What you need to do — The records beneath should be printed exactly, and the pictures are to be left out.

Excerpted records —
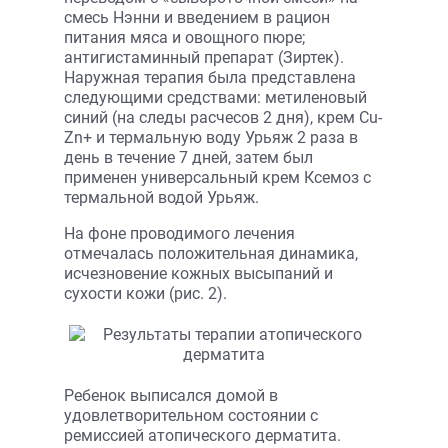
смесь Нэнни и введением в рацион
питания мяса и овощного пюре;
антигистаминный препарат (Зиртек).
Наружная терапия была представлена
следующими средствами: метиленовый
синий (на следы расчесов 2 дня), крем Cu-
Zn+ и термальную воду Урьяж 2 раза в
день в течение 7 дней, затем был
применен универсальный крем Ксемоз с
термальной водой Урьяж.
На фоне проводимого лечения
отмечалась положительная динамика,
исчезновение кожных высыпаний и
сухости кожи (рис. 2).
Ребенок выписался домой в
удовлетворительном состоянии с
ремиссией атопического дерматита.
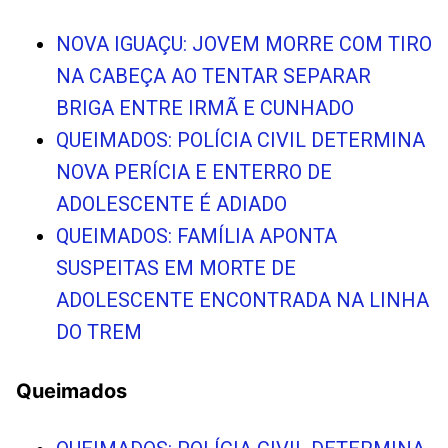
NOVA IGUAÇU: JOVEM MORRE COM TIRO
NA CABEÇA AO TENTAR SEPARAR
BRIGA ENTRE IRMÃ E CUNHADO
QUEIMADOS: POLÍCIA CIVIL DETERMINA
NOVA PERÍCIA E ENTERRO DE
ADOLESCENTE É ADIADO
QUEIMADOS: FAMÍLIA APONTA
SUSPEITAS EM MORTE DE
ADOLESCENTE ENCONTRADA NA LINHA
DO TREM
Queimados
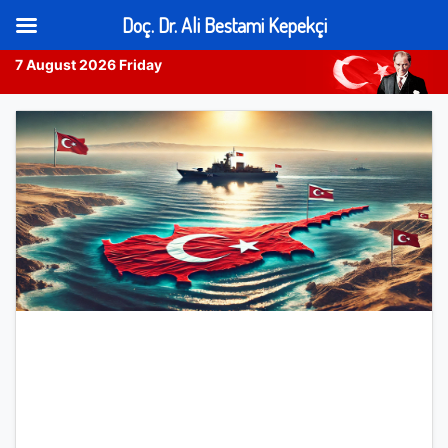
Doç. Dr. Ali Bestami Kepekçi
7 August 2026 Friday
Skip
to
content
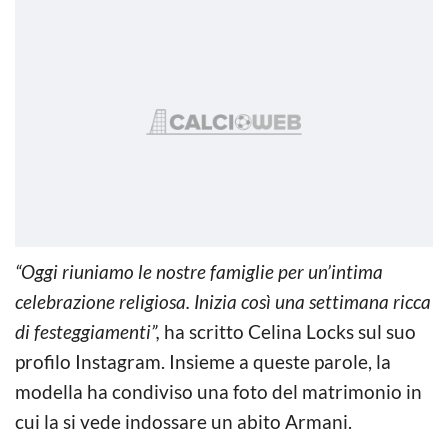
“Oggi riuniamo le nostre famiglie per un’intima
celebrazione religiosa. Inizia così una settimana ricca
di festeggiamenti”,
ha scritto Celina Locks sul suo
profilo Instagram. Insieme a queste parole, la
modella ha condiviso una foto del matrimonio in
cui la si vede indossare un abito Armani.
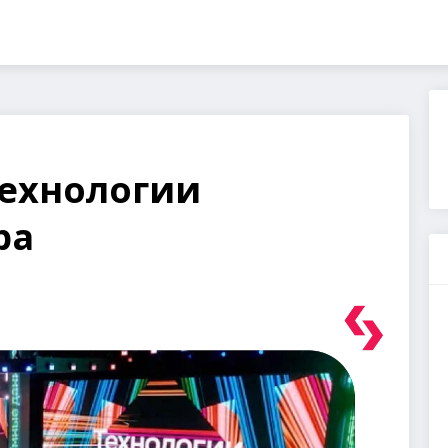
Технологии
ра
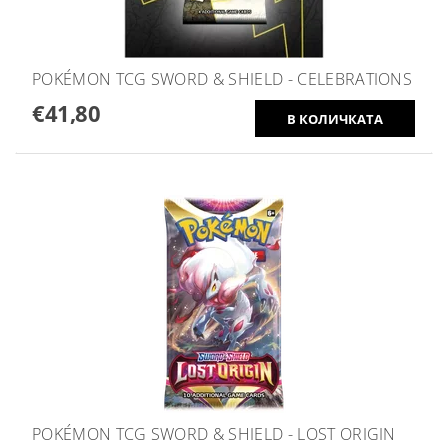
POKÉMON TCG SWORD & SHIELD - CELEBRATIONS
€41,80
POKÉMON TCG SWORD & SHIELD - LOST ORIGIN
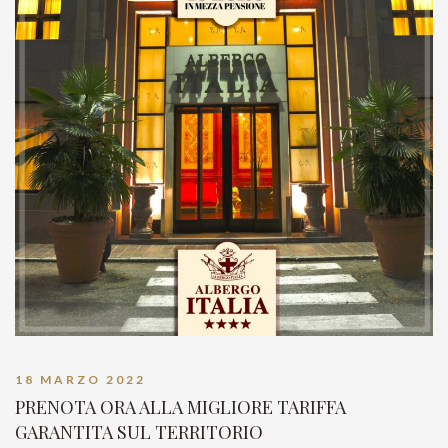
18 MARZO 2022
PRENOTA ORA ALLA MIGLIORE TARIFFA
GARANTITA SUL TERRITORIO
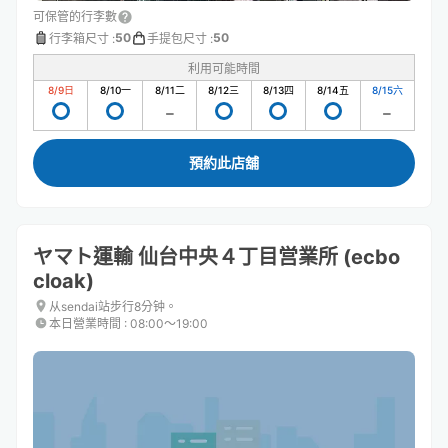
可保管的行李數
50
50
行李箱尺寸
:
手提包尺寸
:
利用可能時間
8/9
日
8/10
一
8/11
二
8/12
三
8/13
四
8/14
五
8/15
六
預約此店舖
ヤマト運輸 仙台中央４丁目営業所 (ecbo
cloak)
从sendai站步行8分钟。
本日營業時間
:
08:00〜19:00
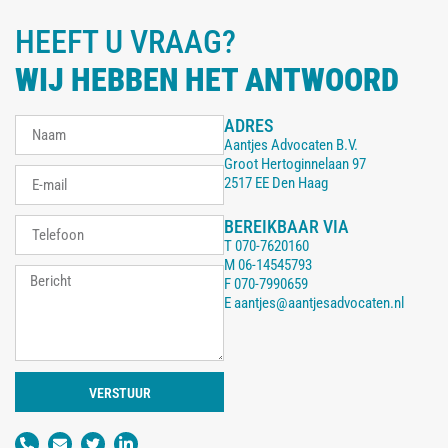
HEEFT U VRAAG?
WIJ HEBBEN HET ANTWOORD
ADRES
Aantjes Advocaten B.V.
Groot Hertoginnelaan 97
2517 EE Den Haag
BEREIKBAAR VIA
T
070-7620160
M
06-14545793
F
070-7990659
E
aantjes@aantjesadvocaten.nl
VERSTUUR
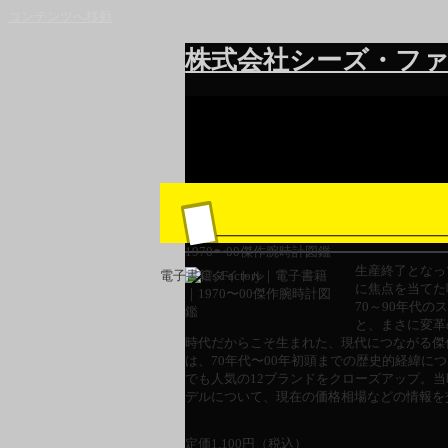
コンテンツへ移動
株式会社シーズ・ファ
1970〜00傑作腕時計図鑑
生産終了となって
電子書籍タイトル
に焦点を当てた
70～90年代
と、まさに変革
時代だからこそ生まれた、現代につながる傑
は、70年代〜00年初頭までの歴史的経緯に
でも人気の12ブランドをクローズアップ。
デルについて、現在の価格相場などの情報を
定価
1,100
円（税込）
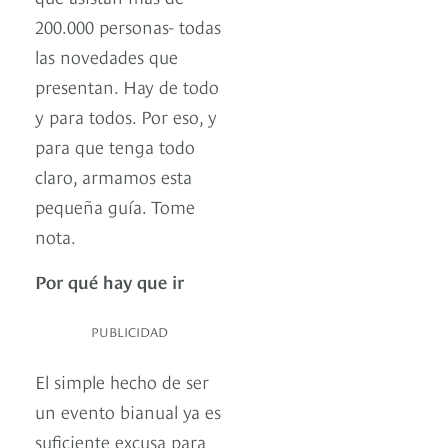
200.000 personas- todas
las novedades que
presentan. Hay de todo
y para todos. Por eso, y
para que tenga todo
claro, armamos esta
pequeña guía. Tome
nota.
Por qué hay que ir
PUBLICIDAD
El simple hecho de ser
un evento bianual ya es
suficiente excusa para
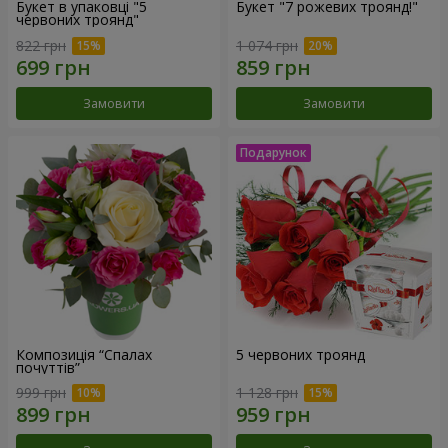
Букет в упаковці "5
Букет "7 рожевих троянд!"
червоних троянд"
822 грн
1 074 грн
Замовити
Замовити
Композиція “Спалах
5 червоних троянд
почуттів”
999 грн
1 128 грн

Completed exercise —
смесь Нэнни и введением в рацион
питания мяса и овощного пюре;
антигистаминный препарат (Зиртек).
Наружная терапия была представлена
следующими средствами: метиленовый
синий (на следы расчесов 2 дня), крем Cu-
Zn+ и термальную воду Урьяж 2 раза в
день в течение 7 дней, затем был
применен универсальный крем Ксемоз с
термальной водой Урьяж.
На фоне проводимого лечения
отмечалась положительная динамика,
исчезновение кожных высыпаний и
сухости кожи (рис. 2).
Ребенок выписался домой в
удовлетворительном состоянии с
ремиссией атопического дерматита.
NOVA IGUAÇU: JOVEM MORRE COM TIRO
NA CABEÇA AO TENTAR SEPARAR
BRIGA ENTRE IRMÃ E CUNHADO
QUEIMADOS: POLÍCIA CIVIL DETERMINA
NOVA PERÍCIA E ENTERRO DE
ADOLESCENTE É ADIADO
QUEIMADOS: FAMÍLIA APONTA
SUSPEITAS EM MORTE DE
ADOLESCENTE ENCONTRADA NA LINHA
DO TREM
Queimados
Doç. Dr. Ali Bestami Kepekçi
7 August 2026 Friday
Skip
to
content
“Oggi riuniamo le nostre famiglie per un’intima
celebrazione religiosa. Inizia così una settimana ricca
di festeggiamenti”,
ha scritto Celina Locks sul suo
profilo Instagram. Insieme a queste parole, la
modella ha condiviso una foto del matrimonio in
cui la si vede indossare un abito Armani.
Технологии
ра
POKÉMON TCG SWORD & SHIELD - CELEBRATIONS
€41,80
POKÉMON TCG SWORD & SHIELD - LOST ORIGIN
18 MARZO 2022
PRENOTA ORA ALLA MIGLIORE TARIFFA
GARANTITA SUL TERRITORIO
可保管的行李數
50
50
行李箱尺寸
:
手提包尺寸
:
利用可能時間
8/9
日
8/10
一
8/11
二
8/12
三
8/13
四
8/14
五
8/15
六
預約此店舖
ヤマト運輸 仙台中央４丁目営業所 (ecbo
cloak)
从sendai站步行8分钟。
本日營業時間
:
08:00〜19:00
HEEFT U VRAAG?
WIJ HEBBEN HET ANTWOORD
ADRES
Aantjes Advocaten B.V.
Groot Hertoginnelaan 97
2517 EE Den Haag
BEREIKBAAR VIA
T
070-7620160
M
06-14545793
F
070-7990659
E
aantjes@aantjesadvocaten.nl
VERSTUUR
コンテンツへ移動
株式会社シーズ・ファ
1970〜00傑作腕時計図鑑
生産終了となって
電子書籍タイトル
に焦点を当てた
70～90年代
と、まさに変革
時代だからこそ生まれた、現代につながる傑
は、70年代〜00年初頭までの歴史的経緯に
でも人気の12ブランドをクローズアップ。
デルについて、現在の価格相場などの情報を
定価
1,100
円（税込）
200.000 personas- todas
las novedades que
presentan. Hay de todo
y para todos. Por eso, y
para que tenga todo
claro, armamos esta
pequeña guía. Tome
nota.
Por qué hay que ir
PUBLICIDAD
El simple hecho de ser
un evento bianual ya es
suficiente excusa para
Букет в упаковці "5
Букет "7 рожевих троянд!"
червоних троянд"
822 грн
1 074 грн
Замовити
Замовити
Композиція “Спалах
5 червоних троянд
почуттів”
999 грн
1 128 грн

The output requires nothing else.